• What you are asked to do
Copy out every line in the entries below that includes "Inside".

[Stored items from a collection]
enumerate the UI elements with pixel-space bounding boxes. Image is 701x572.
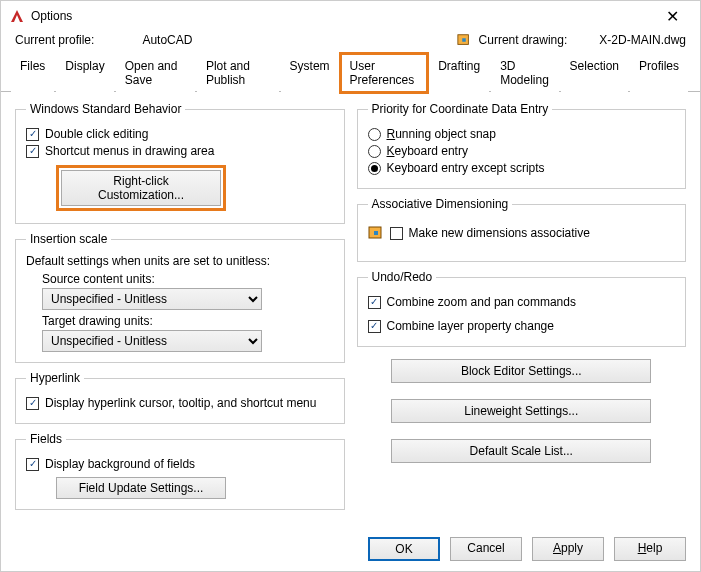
- apply-button[interactable]: Apply: [532, 537, 604, 561]
- select-target-drawing-units[interactable]: Unspecified - Unitless: [42, 330, 262, 352]
- default-scale-list-button[interactable]: Default Scale List...: [391, 439, 651, 463]
- insertion-scale-desc: Default settings when units are set to u…: [26, 254, 334, 268]
- group-fields: Fields Display background of fields Fiel…: [15, 432, 345, 510]
- checkbox-combine-layer-property[interactable]: [368, 320, 381, 333]
- label-hyperlink-display: Display hyperlink cursor, tooltip, and s…: [45, 396, 316, 410]
- tab-files[interactable]: Files: [11, 54, 54, 92]
- group-associative-dimensioning: Associative Dimensioning Make new dimens…: [357, 197, 687, 262]
- label-source-content-units: Source content units:: [42, 272, 334, 286]
- legend-assoc-dim: Associative Dimensioning: [368, 197, 513, 211]
- current-profile-value: AutoCAD: [142, 33, 192, 47]
- tab-open-and-save[interactable]: Open and Save: [116, 54, 195, 92]
- tab-plot-and-publish[interactable]: Plot and Publish: [197, 54, 279, 92]
- checkbox-shortcut-menus[interactable]: [26, 145, 39, 158]
- legend-undo-redo: Undo/Redo: [368, 270, 437, 284]
- tab-3d-modeling[interactable]: 3D Modeling: [491, 54, 558, 92]
- current-drawing-label: Current drawing:: [479, 33, 568, 47]
- current-drawing-value: X-2D-MAIN.dwg: [599, 33, 686, 47]
- group-windows-standard-behavior: Windows Standard Behavior Double click e…: [15, 102, 345, 224]
- group-undo-redo: Undo/Redo Combine zoom and pan commands …: [357, 270, 687, 347]
- tab-strip: Files Display Open and Save Plot and Pub…: [1, 53, 700, 92]
- dialog-footer: OK Cancel Apply Help: [368, 537, 686, 561]
- autocad-icon: [9, 8, 25, 24]
- legend-fields: Fields: [26, 432, 66, 446]
- lineweight-settings-button[interactable]: Lineweight Settings...: [391, 399, 651, 423]
- select-source-content-units[interactable]: Unspecified - Unitless: [42, 288, 262, 310]
- help-button[interactable]: Help: [614, 537, 686, 561]
- tab-selection[interactable]: Selection: [561, 54, 628, 92]
- label-make-dimensions-associative: Make new dimensions associative: [409, 226, 590, 240]
- checkbox-fields-background[interactable]: [26, 458, 39, 471]
- label-keyboard-except-scripts: Keyboard entry except scripts: [387, 161, 545, 175]
- radio-keyboard-except-scripts[interactable]: [368, 162, 381, 175]
- current-profile-label: Current profile:: [15, 33, 94, 47]
- legend-wsb: Windows Standard Behavior: [26, 102, 185, 116]
- label-target-drawing-units: Target drawing units:: [42, 314, 334, 328]
- label-running-object-snap: Running object snap: [387, 127, 496, 141]
- checkbox-make-dimensions-associative[interactable]: [390, 227, 403, 240]
- field-update-settings-button[interactable]: Field Update Settings...: [56, 477, 226, 499]
- ok-button[interactable]: OK: [368, 537, 440, 561]
- label-fields-background: Display background of fields: [45, 457, 195, 471]
- left-column: Windows Standard Behavior Double click e…: [15, 102, 345, 510]
- options-dialog: Options ✕ Current profile: AutoCAD Curre…: [0, 0, 701, 572]
- checkbox-hyperlink-display[interactable]: [26, 397, 39, 410]
- radio-keyboard-entry[interactable]: [368, 145, 381, 158]
- label-double-click-editing: Double click editing: [45, 127, 148, 141]
- close-icon[interactable]: ✕: [652, 7, 692, 26]
- label-keyboard-entry: Keyboard entry: [387, 144, 468, 158]
- tab-user-preferences[interactable]: User Preferences: [341, 54, 428, 92]
- radio-running-object-snap[interactable]: [368, 128, 381, 141]
- right-click-customization-button[interactable]: Right-click Customization...: [61, 170, 221, 206]
- dimension-icon: [368, 225, 384, 241]
- right-column: Priority for Coordinate Data Entry Runni…: [357, 102, 687, 510]
- dwg-icon: [457, 33, 471, 47]
- legend-insertion-scale: Insertion scale: [26, 232, 111, 246]
- svg-rect-1: [462, 38, 466, 42]
- svg-rect-3: [374, 231, 378, 235]
- group-insertion-scale: Insertion scale Default settings when un…: [15, 232, 345, 363]
- legend-priority: Priority for Coordinate Data Entry: [368, 102, 553, 116]
- tab-system[interactable]: System: [281, 54, 339, 92]
- label-combine-layer-property: Combine layer property change: [387, 319, 554, 333]
- label-combine-zoom-pan: Combine zoom and pan commands: [387, 295, 576, 309]
- tab-drafting[interactable]: Drafting: [429, 54, 489, 92]
- titlebar: Options ✕: [1, 1, 700, 31]
- block-editor-settings-button[interactable]: Block Editor Settings...: [391, 359, 651, 383]
- window-title: Options: [31, 9, 652, 23]
- highlight-right-click-customization: Right-click Customization...: [56, 165, 226, 211]
- tab-display[interactable]: Display: [56, 54, 113, 92]
- checkbox-combine-zoom-pan[interactable]: [368, 296, 381, 309]
- cancel-button[interactable]: Cancel: [450, 537, 522, 561]
- group-priority-coordinate-entry: Priority for Coordinate Data Entry Runni…: [357, 102, 687, 189]
- legend-hyperlink: Hyperlink: [26, 371, 84, 385]
- profile-row: Current profile: AutoCAD Current drawing…: [1, 31, 700, 53]
- checkbox-double-click-editing[interactable]: [26, 128, 39, 141]
- group-hyperlink: Hyperlink Display hyperlink cursor, tool…: [15, 371, 345, 424]
- tab-profiles[interactable]: Profiles: [630, 54, 688, 92]
- content-area: Windows Standard Behavior Double click e…: [1, 92, 700, 516]
- label-shortcut-menus: Shortcut menus in drawing area: [45, 144, 214, 158]
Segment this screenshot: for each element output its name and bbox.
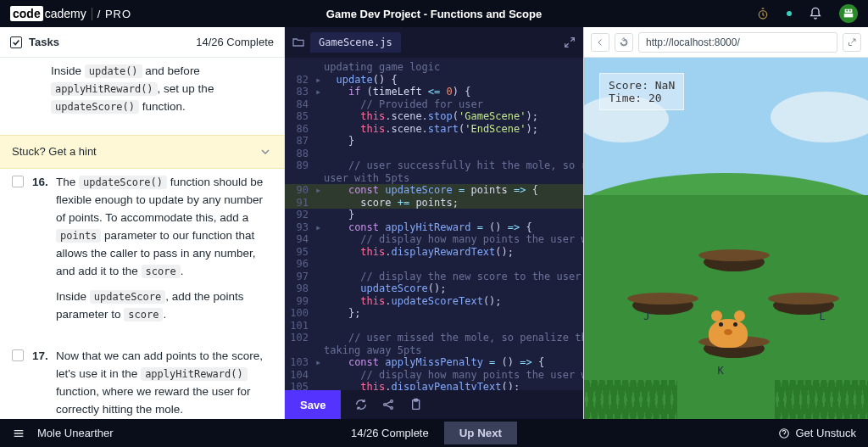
game-preview[interactable]: Score: NaN Time: 20 J L K [584, 58, 868, 419]
svg-point-6 [391, 400, 393, 403]
share-icon[interactable] [381, 398, 395, 411]
svg-rect-2 [846, 10, 848, 12]
url-input[interactable] [638, 32, 837, 53]
mole-hole [632, 296, 693, 315]
refresh-icon[interactable] [354, 398, 368, 411]
task-checkbox[interactable] [12, 349, 24, 361]
key-label: K [717, 365, 723, 377]
logo[interactable]: codecademy / PRO [10, 6, 131, 21]
chevron-down-icon [259, 145, 272, 159]
expand-icon[interactable] [563, 36, 576, 49]
svg-point-7 [391, 407, 393, 410]
logo-pro: / PRO [92, 8, 131, 20]
task-intro: Inside update() and before applyHitRewar… [51, 63, 272, 125]
task-16: 16. The updateScore() function should be… [0, 169, 284, 343]
svg-rect-3 [849, 10, 851, 12]
svg-point-5 [384, 404, 387, 406]
game-hud: Score: NaN Time: 20 [599, 73, 684, 110]
bottom-progress: 14/26 Complete [351, 427, 429, 439]
logo-text: cademy [45, 7, 86, 20]
tasks-header: Tasks 14/26 Complete [0, 27, 284, 58]
svg-rect-4 [844, 14, 854, 17]
key-label: J [643, 310, 649, 322]
back-button[interactable] [591, 33, 609, 52]
code-area[interactable]: updating game logic 82▸ update() { 83▸ i… [285, 58, 583, 390]
tasks-label: Tasks [29, 36, 59, 48]
checkbox-icon [10, 36, 22, 48]
browser-panel: Score: NaN Time: 20 J L K [583, 27, 868, 419]
task-17: 17. Now that we can add points to the sc… [0, 343, 284, 419]
up-next-button[interactable]: Up Next [444, 422, 517, 444]
timer-icon[interactable] [756, 7, 770, 20]
mole-sprite [709, 314, 748, 348]
bottom-bar: Mole Unearther 14/26 Complete Up Next Ge… [0, 419, 868, 447]
hint-toggle[interactable]: Stuck? Get a hint [0, 135, 284, 169]
popout-button[interactable] [843, 33, 861, 52]
logo-box: code [10, 6, 43, 21]
reload-button[interactable] [615, 33, 633, 52]
get-unstuck-button[interactable]: Get Unstuck [778, 427, 856, 439]
task-checkbox[interactable] [12, 176, 24, 187]
key-label: L [820, 310, 826, 322]
file-tab[interactable]: GameScene.js [310, 32, 401, 53]
mole-hole [704, 253, 765, 271]
menu-icon[interactable] [12, 427, 25, 440]
save-button[interactable]: Save [285, 390, 341, 419]
bell-icon[interactable] [809, 7, 822, 20]
code-editor: GameScene.js updating game logic 82▸ upd… [285, 27, 583, 419]
avatar[interactable] [839, 4, 858, 23]
tasks-panel: Tasks 14/26 Complete Inside update() and… [0, 27, 285, 419]
status-dot [787, 11, 792, 16]
clipboard-icon[interactable] [409, 398, 422, 411]
top-bar: codecademy / PRO Game Dev Project - Func… [0, 0, 868, 27]
lesson-name[interactable]: Mole Unearther [37, 427, 114, 439]
svg-rect-1 [845, 9, 853, 13]
folder-icon[interactable] [292, 36, 305, 49]
tasks-progress: 14/26 Complete [196, 36, 274, 48]
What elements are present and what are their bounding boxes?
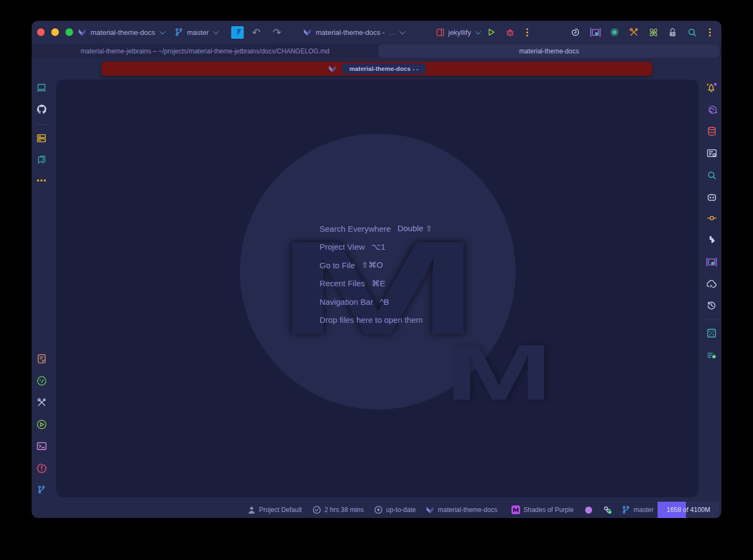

• Worked solution
task-intro: Inside update() and before applyHitRewar… [51, 63, 272, 125]
tasks-panel: Tasks 14/26 Complete Inside update() and… [0, 27, 285, 419]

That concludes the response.